For a long time the Church in the USA was under the aegis of the Holy See’s then Sacred Congregation for the Propagation of the Faith, called now the Congregation for the Evangelization of Peoples. This is why, for example, the seminarians at the North American College in Rome and at the Pontifical Seminary “Josephinum” in the USA wear the same cassock as the seminarians of the Propaganda Fide College in Rome. Mission countries were in many important spheres under the governance of Propaganda. That changed as the Church in the USA, “a Christian country”, was able to sustain itself.

And now?

Dioceses are declaring bankrupcy. Identity is crumbling. The decidedly post-Christian Obama Administration, with its anti-Catholic catholics such as VP Biden and HHS Sec. Kathleen Sebelius, are viciously attacking our 1st Amendment religious freedoms.
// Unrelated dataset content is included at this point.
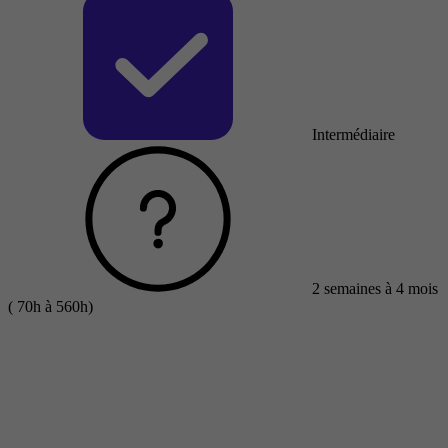
Intermédiaire
2 semaines à 4 mois
( 70h à 560h)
Many years ago I was chewing the fat with an American bishop. I asked him, “What do we do to turn things around in the USA?” He responded, “The first thing we have to do is stop blowing happy gas!”

In sum, things are terrible. Yes, there are signs here and there of an awakening of Catholic identity, but things are simply dreadful, all in all. Maybe that is what we need: the Church grew from the seeds of the martyr’s blood drops.

On that note, I read with interest the comment by Archbishop Charles Chaput of Philadelphia:

“The Archdiocese of Philadelphia . . . is now really a mission territory.”

Of course it is, Your Excellency! It has been for a long time!

What is encouraging is that Archbishop Chaput had the guts to say it and Card. Dolan of New York openly agreed.

If the USA is mission territory, then every US Catholic is a missionary.

But when have we not been?

Before His Ascension, Christ said “Going therefore, teach ye all nations; baptizing them in the name of the Father, and of the Son, and of the Holy Ghost. Teaching them to observe all things whatsoever I have commanded you: and behold I am with you all days, even to the consummation of the world.” (Matthew 28:19-20 Douay)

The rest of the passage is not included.